Question

The rate constant for a first order reaction is $0.58 \text{ s}^{-1}$ at $300 \text{ K}$ and $0.026 \text{ s}^{-1}$ at $290 \text{ K}$ . What is the energy of activation? $\left(\text{R} = 8.314 \text{ J K}^{-1} \text{ mol}^{-1}\right)$}

• A. 124.48 kJ
• B. 224.55 kJ
• C. 348.18 kJ
• D. 513.21 kJ

Hint:

When temperature increases by 10K, the rate constant often increases significantly; use the log form of Arrhenius for $E_a$ calculations.

Answer 1

The Correct Option is B

Step 1: Understanding the Concept:
The dependence of a reaction's rate constant on temperature is mathematically described by the Arrhenius equation.

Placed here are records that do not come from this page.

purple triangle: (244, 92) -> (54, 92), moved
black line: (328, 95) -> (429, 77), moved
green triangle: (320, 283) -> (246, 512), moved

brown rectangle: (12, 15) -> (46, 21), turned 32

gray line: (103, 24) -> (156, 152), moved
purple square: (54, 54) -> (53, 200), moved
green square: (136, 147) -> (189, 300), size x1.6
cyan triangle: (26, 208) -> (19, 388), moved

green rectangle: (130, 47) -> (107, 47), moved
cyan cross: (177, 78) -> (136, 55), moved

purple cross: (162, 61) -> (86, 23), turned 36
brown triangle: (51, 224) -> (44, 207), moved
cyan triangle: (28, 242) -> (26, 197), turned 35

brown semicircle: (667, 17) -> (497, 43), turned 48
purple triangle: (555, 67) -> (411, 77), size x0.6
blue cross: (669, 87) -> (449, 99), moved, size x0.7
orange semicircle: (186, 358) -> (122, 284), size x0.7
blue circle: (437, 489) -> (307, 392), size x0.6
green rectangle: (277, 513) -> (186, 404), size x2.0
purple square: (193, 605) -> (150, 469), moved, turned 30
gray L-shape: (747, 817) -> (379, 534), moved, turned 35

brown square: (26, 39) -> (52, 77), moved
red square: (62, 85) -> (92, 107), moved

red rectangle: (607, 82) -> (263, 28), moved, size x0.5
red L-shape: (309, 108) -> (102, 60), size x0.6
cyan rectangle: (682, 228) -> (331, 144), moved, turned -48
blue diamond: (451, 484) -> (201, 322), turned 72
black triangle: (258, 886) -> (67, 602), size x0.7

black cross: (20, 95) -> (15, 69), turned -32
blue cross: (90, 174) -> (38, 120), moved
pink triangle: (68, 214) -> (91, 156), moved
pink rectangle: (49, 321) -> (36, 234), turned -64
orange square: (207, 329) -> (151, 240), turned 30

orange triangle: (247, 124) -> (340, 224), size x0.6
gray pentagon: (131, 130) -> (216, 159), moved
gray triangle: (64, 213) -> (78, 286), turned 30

By comparing the rate constants at two different temperatures, we can calculate the activation energy ($E_a$).
Step 2: Key Formula or Approach:
The two-point form of the Arrhenius equation is: \[ \log_{10} \left( \frac{k_2}{k_1} \right) = \frac{E_a}{2.303 R} \left( \frac{T_2 - T_1}{T_1 T_2} \right) \] Step 3: Detailed Explanation:
Given values from the problem: $k_1 = 0.026 \text{ s}^{-1}$ at $T_1 = 290 \text{ K}$ $k_2 = 0.58 \text{ s}^{-1}$ at $T_2 = 300 \text{ K}$ $R = 8.314 \text{ J K}^{-1} \text{mol}^{-1}$ Substitute these values into the Arrhenius equation: \[ \log_{10} \left( \frac{0.58}{0.026} \right) = \frac{E_a}{2.303 \times 8.314} \left( \frac{300 - 290}{300 \times 290} \right) \] \[ \log_{10} (22.307) = \frac{E_a}{19.147} \left( \frac{10}{87000} \right) \] The value of $\log_{10} (22.307)$ is approximately $1.3484$. \[ 1.3484 = \frac{E_a}{19.147} \times 1.1494 \times 10^{-4} \] Now, isolate and solve for $E_a$: \[ E_a = \frac{1.3484 \times 19.147}{1.1494 \times 10^{-4}} \] \[ E_a = \frac{25.818}{1.1494 \times 10^{-4}} \] \[ E_a \approx 224621 \text{ J mol}^{-1} \] Convert the activation energy from Joules to kilojoules: \[ E_a \approx 224.62 \text{ kJ mol}^{-1} \] Comparing this result with the given options, the closest matched value is $224.55 \text{ kJ}$.
Step 4: Final Answer:
The activation energy is approximately $224.55 \text{ kJ}$.